YOUR INSTRUCTIONS: Your answer must be the records below, repeated exactly, with every picture left out.
---- SOURCE MATERIAL
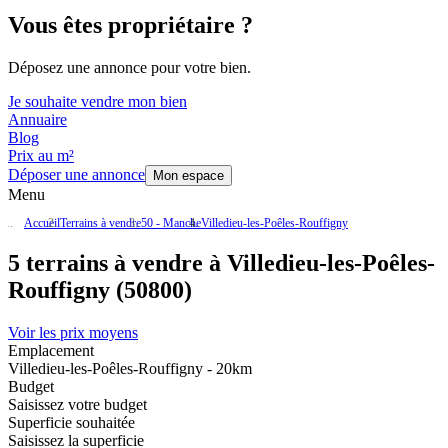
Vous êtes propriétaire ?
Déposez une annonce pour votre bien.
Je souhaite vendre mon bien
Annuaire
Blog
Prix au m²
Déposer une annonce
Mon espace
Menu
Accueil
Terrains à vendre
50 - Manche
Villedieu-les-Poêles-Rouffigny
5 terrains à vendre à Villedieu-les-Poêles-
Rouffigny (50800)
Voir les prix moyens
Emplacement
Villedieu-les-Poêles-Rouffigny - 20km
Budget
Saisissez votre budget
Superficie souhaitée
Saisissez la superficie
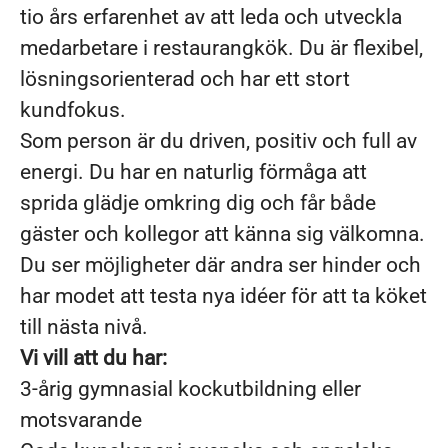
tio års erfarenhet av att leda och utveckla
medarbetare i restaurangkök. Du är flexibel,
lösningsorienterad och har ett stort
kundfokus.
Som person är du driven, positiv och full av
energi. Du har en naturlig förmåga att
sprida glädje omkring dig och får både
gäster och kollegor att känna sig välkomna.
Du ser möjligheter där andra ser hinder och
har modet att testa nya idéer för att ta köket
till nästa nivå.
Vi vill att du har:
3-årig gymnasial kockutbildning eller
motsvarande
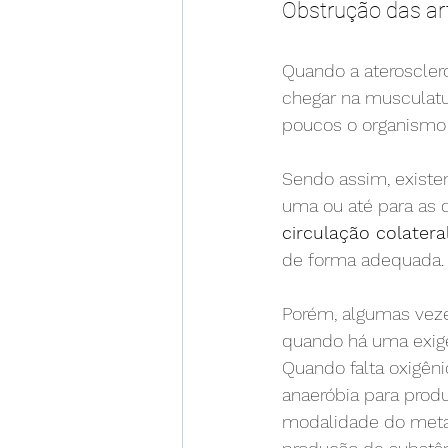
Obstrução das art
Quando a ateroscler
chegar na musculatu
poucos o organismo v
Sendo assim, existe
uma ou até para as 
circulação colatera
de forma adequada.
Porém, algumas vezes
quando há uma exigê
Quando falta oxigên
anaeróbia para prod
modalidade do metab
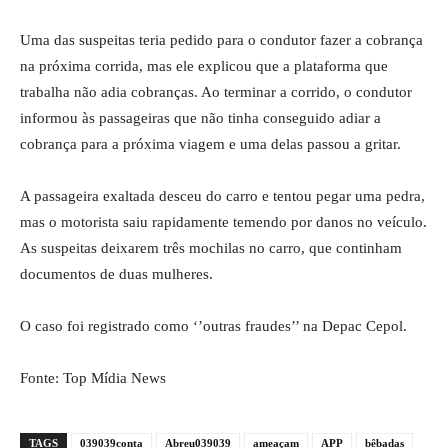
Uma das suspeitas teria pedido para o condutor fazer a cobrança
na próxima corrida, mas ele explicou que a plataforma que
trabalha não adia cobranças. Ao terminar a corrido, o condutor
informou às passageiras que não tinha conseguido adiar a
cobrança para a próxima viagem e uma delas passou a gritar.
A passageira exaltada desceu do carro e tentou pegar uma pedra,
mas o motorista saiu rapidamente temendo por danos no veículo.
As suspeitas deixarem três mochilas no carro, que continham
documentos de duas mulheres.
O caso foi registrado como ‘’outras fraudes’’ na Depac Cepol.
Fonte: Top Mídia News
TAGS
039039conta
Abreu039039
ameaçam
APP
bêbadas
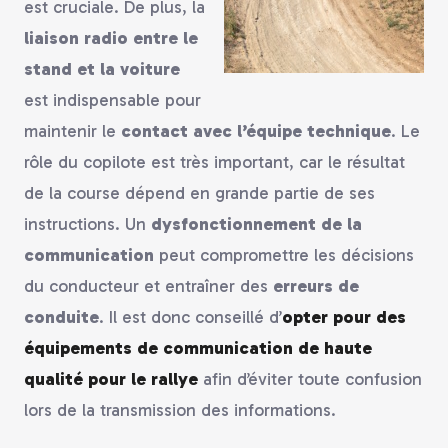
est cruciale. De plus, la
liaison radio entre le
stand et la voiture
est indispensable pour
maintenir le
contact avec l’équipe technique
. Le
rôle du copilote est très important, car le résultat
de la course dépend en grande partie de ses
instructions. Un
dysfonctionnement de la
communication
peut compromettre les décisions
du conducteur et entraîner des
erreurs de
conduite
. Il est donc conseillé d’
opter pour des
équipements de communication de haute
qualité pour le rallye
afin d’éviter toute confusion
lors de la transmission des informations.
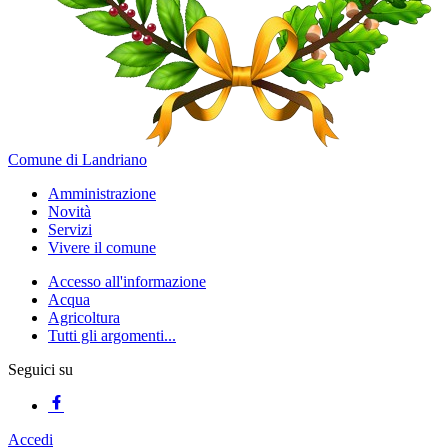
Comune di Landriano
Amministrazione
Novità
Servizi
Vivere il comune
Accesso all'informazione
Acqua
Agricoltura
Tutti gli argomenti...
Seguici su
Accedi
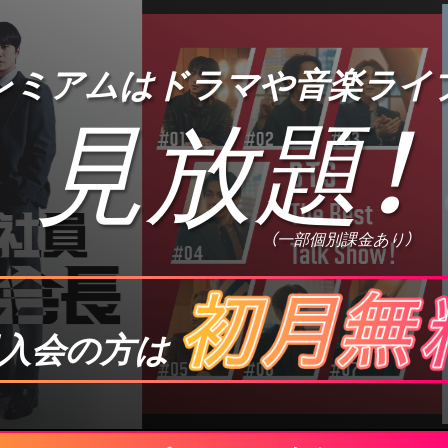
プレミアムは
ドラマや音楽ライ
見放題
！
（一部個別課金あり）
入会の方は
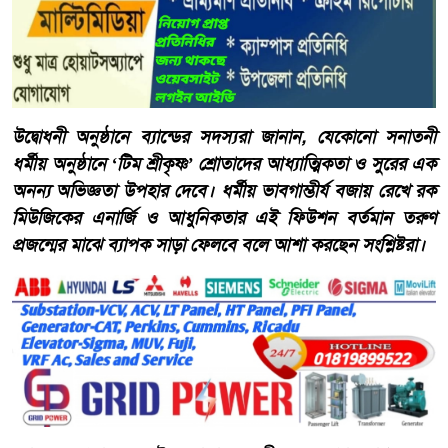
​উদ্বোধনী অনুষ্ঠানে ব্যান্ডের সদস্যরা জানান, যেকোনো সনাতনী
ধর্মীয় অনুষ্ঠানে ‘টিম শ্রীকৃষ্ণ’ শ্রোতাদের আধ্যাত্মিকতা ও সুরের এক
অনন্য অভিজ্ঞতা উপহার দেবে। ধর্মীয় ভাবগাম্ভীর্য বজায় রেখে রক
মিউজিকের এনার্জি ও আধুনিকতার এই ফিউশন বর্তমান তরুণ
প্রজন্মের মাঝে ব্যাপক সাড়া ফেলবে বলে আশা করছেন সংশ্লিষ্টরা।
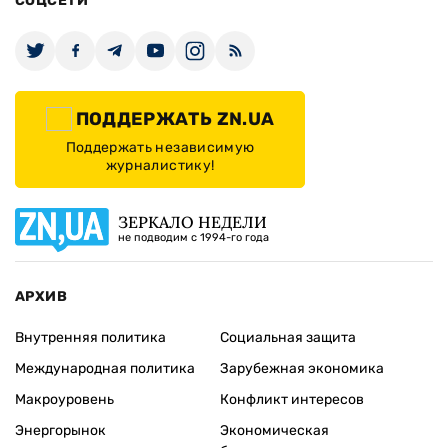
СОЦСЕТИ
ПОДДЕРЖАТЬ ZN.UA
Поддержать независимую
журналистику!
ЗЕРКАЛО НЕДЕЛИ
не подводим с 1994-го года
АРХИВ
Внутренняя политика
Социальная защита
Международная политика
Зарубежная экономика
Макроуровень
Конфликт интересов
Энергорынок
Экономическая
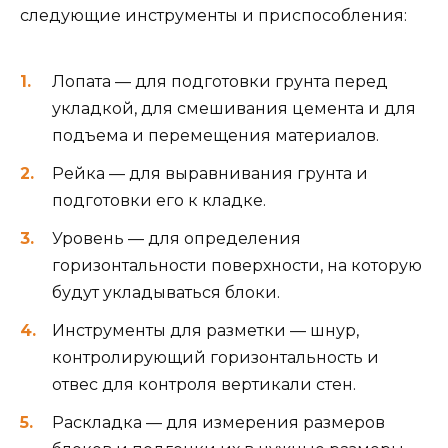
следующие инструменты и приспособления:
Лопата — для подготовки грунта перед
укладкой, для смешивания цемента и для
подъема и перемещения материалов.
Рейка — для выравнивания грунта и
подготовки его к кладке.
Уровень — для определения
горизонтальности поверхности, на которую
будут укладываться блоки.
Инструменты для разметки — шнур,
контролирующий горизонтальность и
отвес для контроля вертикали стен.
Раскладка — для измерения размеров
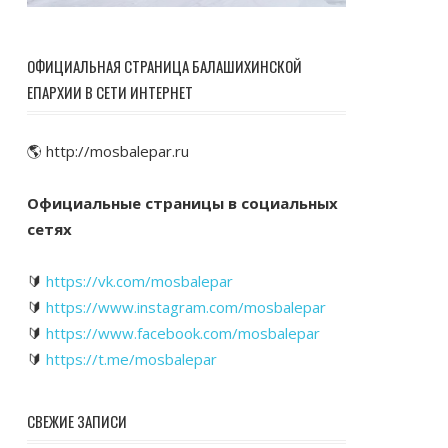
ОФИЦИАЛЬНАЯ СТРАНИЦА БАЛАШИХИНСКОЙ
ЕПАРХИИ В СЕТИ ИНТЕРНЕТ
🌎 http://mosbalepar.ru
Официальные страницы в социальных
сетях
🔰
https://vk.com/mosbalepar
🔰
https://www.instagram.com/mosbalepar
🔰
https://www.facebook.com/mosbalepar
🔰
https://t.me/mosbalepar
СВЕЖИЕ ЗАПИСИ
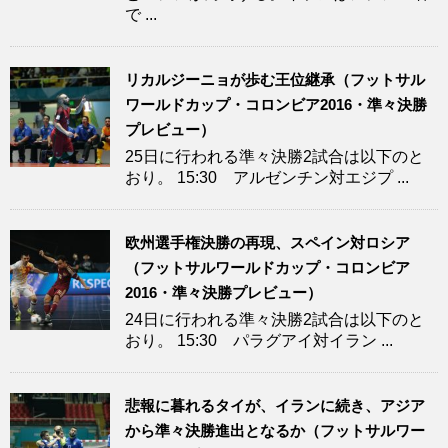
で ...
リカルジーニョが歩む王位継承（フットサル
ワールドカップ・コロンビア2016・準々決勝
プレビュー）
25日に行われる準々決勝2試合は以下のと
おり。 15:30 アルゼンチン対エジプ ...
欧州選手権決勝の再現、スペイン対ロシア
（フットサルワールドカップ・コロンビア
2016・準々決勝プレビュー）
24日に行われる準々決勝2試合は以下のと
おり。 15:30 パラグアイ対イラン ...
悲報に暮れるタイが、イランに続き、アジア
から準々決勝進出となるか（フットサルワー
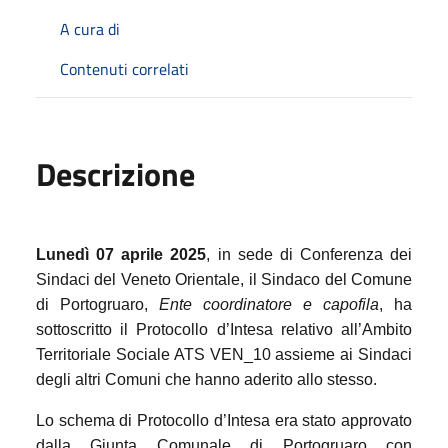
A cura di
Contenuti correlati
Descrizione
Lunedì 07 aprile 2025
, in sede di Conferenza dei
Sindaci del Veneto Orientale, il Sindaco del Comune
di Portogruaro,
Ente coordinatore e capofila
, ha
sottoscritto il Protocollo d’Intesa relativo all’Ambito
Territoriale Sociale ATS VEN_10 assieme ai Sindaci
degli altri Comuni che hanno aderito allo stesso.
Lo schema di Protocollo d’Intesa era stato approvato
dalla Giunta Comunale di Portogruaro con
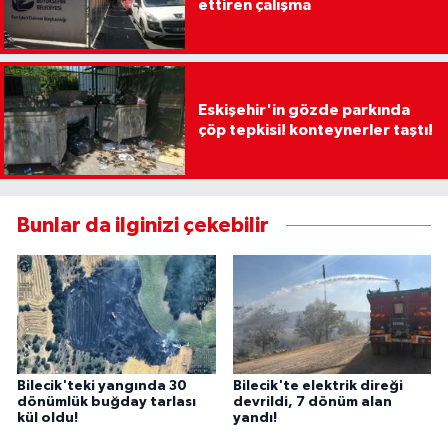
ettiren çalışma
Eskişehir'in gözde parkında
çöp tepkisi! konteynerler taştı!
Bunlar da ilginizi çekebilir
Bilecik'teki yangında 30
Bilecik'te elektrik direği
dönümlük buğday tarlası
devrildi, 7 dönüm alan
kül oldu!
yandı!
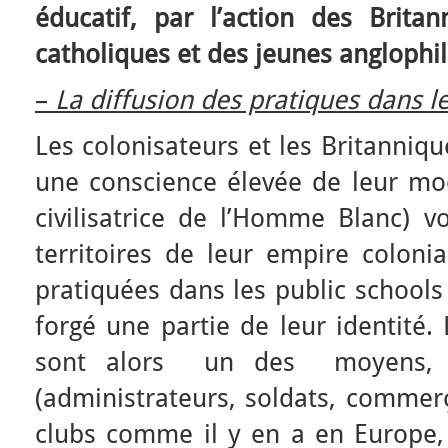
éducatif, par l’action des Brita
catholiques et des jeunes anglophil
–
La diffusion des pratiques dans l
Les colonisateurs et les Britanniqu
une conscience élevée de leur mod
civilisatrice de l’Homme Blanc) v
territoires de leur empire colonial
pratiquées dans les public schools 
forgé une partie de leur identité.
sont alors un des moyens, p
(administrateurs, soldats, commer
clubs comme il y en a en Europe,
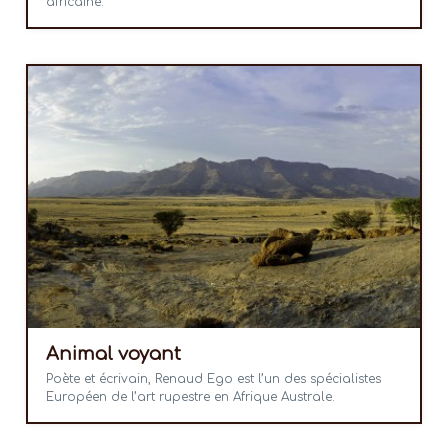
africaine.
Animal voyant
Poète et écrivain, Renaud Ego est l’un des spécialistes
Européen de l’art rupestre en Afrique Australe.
--------
RESPONSE BELOW:
Vous êtes propriétaire ?
Déposez une annonce pour votre bien.
Je souhaite vendre mon bien
Annuaire
Blog
Prix au m²
Déposer une annonce
Mon espace
Menu
Accueil
Terrains à vendre
50 - Manche
Villedieu-les-Poêles-Rouffigny
5 terrains à vendre à Villedieu-les-Poêles-
Rouffigny (50800)
Voir les prix moyens
Emplacement
Villedieu-les-Poêles-Rouffigny - 20km
Budget
Saisissez votre budget
Superficie souhaitée
Saisissez la superficie
tio års erfarenhet av att leda och utveckla
medarbetare i restaurangkök. Du är flexibel,
lösningsorienterad och har ett stort
kundfokus.
Som person är du driven, positiv och full av
energi. Du har en naturlig förmåga att
sprida glädje omkring dig och får både
gäster och kollegor att känna sig välkomna.
Du ser möjligheter där andra ser hinder och
har modet att testa nya idéer för att ta köket
till nästa nivå.
Vi vill att du har:
3-årig gymnasial kockutbildning eller
motsvarande
Obstrução das art
Quando a ateroscler
chegar na musculatu
poucos o organismo v
Sendo assim, existe
uma ou até para as 
circulação colatera
de forma adequada.
Porém, algumas vezes
quando há uma exigê
Quando falta oxigên
anaeróbia para prod
modalidade do metab
Uma das suspeitas teria pedido para o condutor fazer a cobrança
na próxima corrida, mas ele explicou que a plataforma que
trabalha não adia cobranças. Ao terminar a corrido, o condutor
informou às passageiras que não tinha conseguido adiar a
cobrança para a próxima viagem e uma delas passou a gritar.
A passageira exaltada desceu do carro e tentou pegar uma pedra,
mas o motorista saiu rapidamente temendo por danos no veículo.
As suspeitas deixarem três mochilas no carro, que continham
documentos de duas mulheres.
O caso foi registrado como ‘’outras fraudes’’ na Depac Cepol.
Fonte: Top Mídia News
TAGS
039039conta
Abreu039039
ameaçam
APP
bêbadas
est cruciale. De plus, la
liaison radio entre le
stand et la voiture
est indispensable pour
maintenir le
contact avec l’équipe technique
. Le
rôle du copilote est très important, car le résultat
de la course dépend en grande partie de ses
instructions. Un
dysfonctionnement de la
communication
peut compromettre les décisions
du conducteur et entraîner des
erreurs de
conduite
. Il est donc conseillé d’
opter pour des
équipements de communication de haute
qualité pour le rallye
afin d’éviter toute confusion
lors de la transmission des informations.
Comune di Landriano
Amministrazione
Novità
Servizi
Vivere il comune
Accesso all'informazione
Acqua
Agricoltura
Tutti gli argomenti...
Seguici su
Accedi
プレミアムは
ドラマや音楽ライ
見放題
！
（一部個別課金あり）
入会の方は
​উদ্বোধনী অনুষ্ঠানে ব্যান্ডের সদস্যরা জানান, যেকোনো সনাতনী
ধর্মীয় অনুষ্ঠানে ‘টিম শ্রীকৃষ্ণ’ শ্রোতাদের আধ্যাত্মিকতা ও সুরের এক
অনন্য অভিজ্ঞতা উপহার দেবে। ধর্মীয় ভাবগাম্ভীর্য বজায় রেখে রক
মিউজিকের এনার্জি ও আধুনিকতার এই ফিউশন বর্তমান তরুণ
প্রজন্মের মাঝে ব্যাপক সাড়া ফেলবে বলে আশা করছেন সংশ্লিষ্টরা।
СОЦСЕТИ
ПОДДЕРЖАТЬ ZN.UA
Поддержать независимую
журналистику!
ЗЕРКАЛО НЕДЕЛИ
не подводим с 1994-го года
АРХИВ
Внутренняя политика
Социальная защита
Международная политика
Зарубежная экономика
Макроуровень
Конфликт интересов
Энергорынок
Экономическая
следующие инструменты и приспособления:
Лопата — для подготовки грунта перед
укладкой, для смешивания цемента и для
подъема и перемещения материалов.
Рейка — для выравнивания грунта и
подготовки его к кладке.
Уровень — для определения
горизонтальности поверхности, на которую
будут укладываться блоки.
Инструменты для разметки — шнур,
контролирующий горизонтальность и
отвес для контроля вертикали стен.
Раскладка — для измерения размеров
ОФИЦИАЛЬНАЯ СТРАНИЦА БАЛАШИХИНСКОЙ
ЕПАРХИИ В СЕТИ ИНТЕРНЕТ
🌎 http://mosbalepar.ru
Официальные страницы в социальных
сетях
🔰
https://vk.com/mosbalepar
🔰
https://www.instagram.com/mosbalepar
🔰
https://www.facebook.com/mosbalepar
🔰
https://t.me/mosbalepar
СВЕЖИЕ ЗАПИСИ
で ...
リカルジーニョが歩む王位継承（フットサル
ワールドカップ・コロンビア2016・準々決勝
プレビュー）
25日に行われる準々決勝2試合は以下のと
おり。 15:30 アルゼンチン対エジプ ...
欧州選手権決勝の再現、スペイン対ロシア
（フットサルワールドカップ・コロンビア
2016・準々決勝プレビュー）
24日に行われる準々決勝2試合は以下のと
おり。 15:30 パラグアイ対イラン ...
悲報に暮れるタイが、イランに続き、アジア
から準々決勝進出となるか（フットサルワー
A cura di
Contenuti correlati
Descrizione
Lunedì 07 aprile 2025
, in sede di Conferenza dei
Sindaci del Veneto Orientale, il Sindaco del Comune
di Portogruaro,
Ente coordinatore e capofila
, ha
sottoscritto il Protocollo d’Intesa relativo all’Ambito
Territoriale Sociale ATS VEN_10 assieme ai Sindaci
degli altri Comuni che hanno aderito allo stesso.
Lo schema di Protocollo d’Intesa era stato approvato
dalla Giunta Comunale di Portogruaro con
ettiren çalışma
Eskişehir'in gözde parkında
çöp tepkisi! konteynerler taştı!
Bunlar da ilginizi çekebilir
Bilecik'teki yangında 30
Bilecik'te elektrik direği
dönümlük buğday tarlası
devrildi, 7 dönüm alan
kül oldu!
yandı!
éducatif, par l’action des Brita
catholiques et des jeunes anglophil
–
La diffusion des pratiques dans l
Les colonisateurs et les Britanniqu
une conscience élevée de leur mod
civilisatrice de l’Homme Blanc) v
territoires de leur empire colonial
pratiquées dans les public schools 
forgé une partie de leur identité.
sont alors un des moyens, p
(administrateurs, soldats, commer
clubs comme il y en a en Europe,
africaine.
Animal voyant
Poète et écrivain, Renaud Ego est l’un des spécialistes
Européen de l’art rupestre en Afrique Australe.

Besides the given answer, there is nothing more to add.